Dr. Cummings and colleagues also acknowledged several important limitations of their study, including its nonmasked, nonblinded design, and that it enrolled few infants with less than 28 weeks’ gestation. It takes 1-2 hours to deliver aerosolized calfactant, and “we did not want to delay definitive treatment.”
In an editorial comment accompanying the study, Kirsten Glaser, MD, of the University of Leipzig (Germany), and Clyde Wright, MD of the University of Colorado at Denver, Aurora, called the results promising. “Importantly, application of surfactant aerosols was well tolerated by using a modified nebulizer with a pacifier interface.”
“Clinicians were aware that every infant randomly assigned to the nebulized surfactant arm received the intervention,” they wrote. “It is possible that clinicians delayed intubation and endotracheal surfactant instillation in this group, being biased by aerosolization and the hypothesis of lower risk of air leak and lung injury.”

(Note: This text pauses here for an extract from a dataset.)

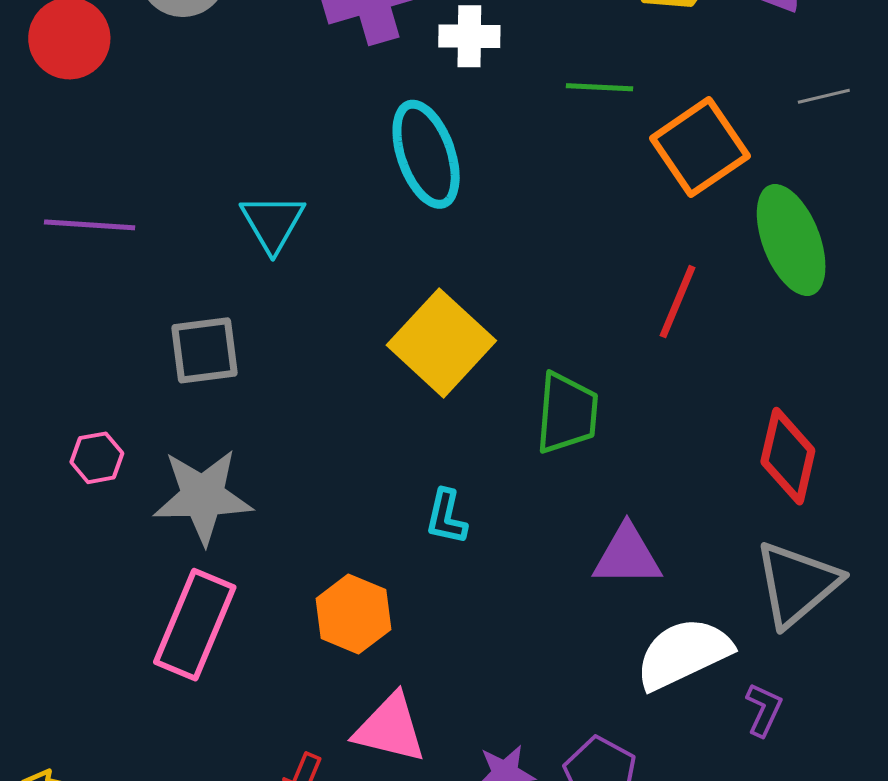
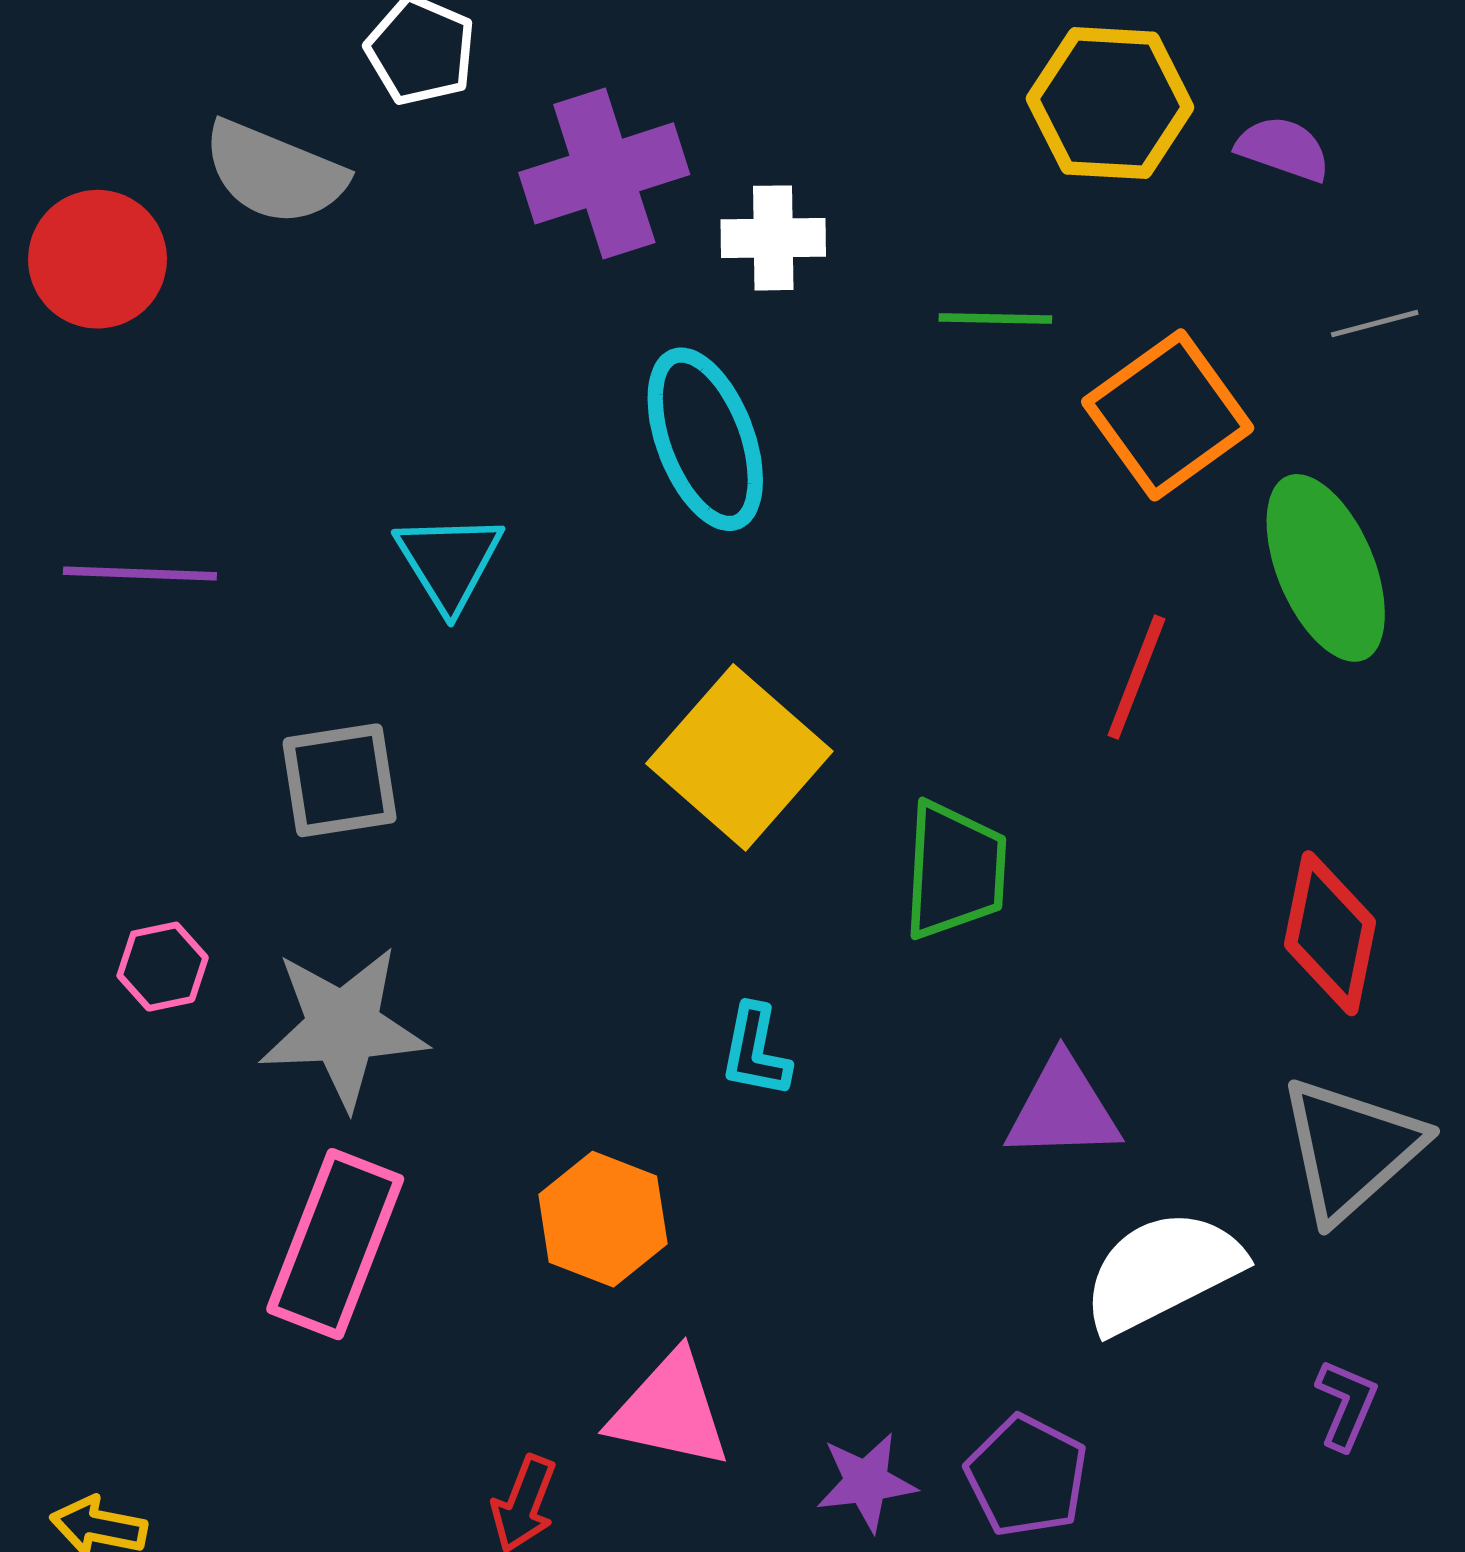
purple L-shape: (764, 710) -> (1346, 1404), moved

Dr. Glaser and Dr. Wright further lamented that there were no formal criteria for administering surfactant therapy, and that the infants in the study might not be representative of those most in need of treatment. Today, bronchopulmonary dysplasia “primarily affects infants born at less than 28 weeks’ gestational age,” a minority of the infants recruited for this study, they wrote, urging further investigation in this patient group.
In an interview, neonatologist Roger F. Soll, MD, the H. Wallace Professor of Neonatology at the Larner College of Medicine at University of Vermont in Burlington, echoed the editorialists’ concerns that the study’s pragmatic design left a number of key questions unanswered. “It’s a promising study that laudably recruited on an order of magnitude more infants than any like it in the past,” Dr. Soll said. “And the kids who got the therapy seemed to do better, which is exciting. But with the broad entry criteria, the lack of formal diagnosis of RDS, and the outcome measures ultimately potentially biased by lack of blinding, it doesn’t give us the answers we need yet to consider aerosolized treatment.”
ONY Biotech, manufacturer of the study drug Infasurf, sponsored the trial. Dr. Cummings and one coauthor disclosed consulting arrangements with the sponsor, and another coauthor is an employee of the sponsor. The remaining investigators had no relevant financial disclosures. Dr. Glaser and Dr. Wright disclosed no conflicts of interest related to their editorial; Dr. Wright’s work was supported by the National Institutes of Health. Dr. Soll is president of the Vermont Oxford Network and coordinating editor of Cochrane Neonatal.